* Try it *
Go through the data and copy every line in which "this" appears.

(Collected data entries)
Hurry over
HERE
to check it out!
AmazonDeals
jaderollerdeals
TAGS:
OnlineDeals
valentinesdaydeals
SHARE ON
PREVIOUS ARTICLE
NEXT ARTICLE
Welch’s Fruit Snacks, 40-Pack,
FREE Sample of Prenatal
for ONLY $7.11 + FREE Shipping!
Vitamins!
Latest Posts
--
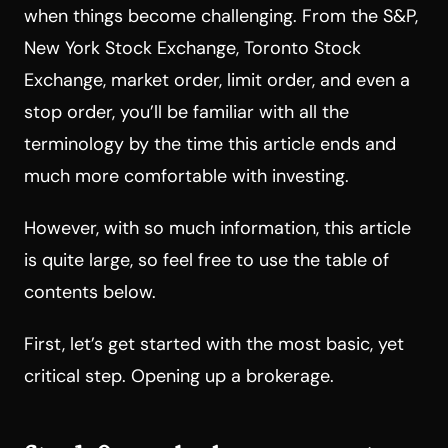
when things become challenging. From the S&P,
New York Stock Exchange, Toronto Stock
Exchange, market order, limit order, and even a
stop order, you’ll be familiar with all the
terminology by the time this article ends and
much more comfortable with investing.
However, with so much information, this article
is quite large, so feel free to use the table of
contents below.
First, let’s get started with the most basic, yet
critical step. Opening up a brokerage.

* Task result *
terminology by the time this article ends and
However, with so much information, this article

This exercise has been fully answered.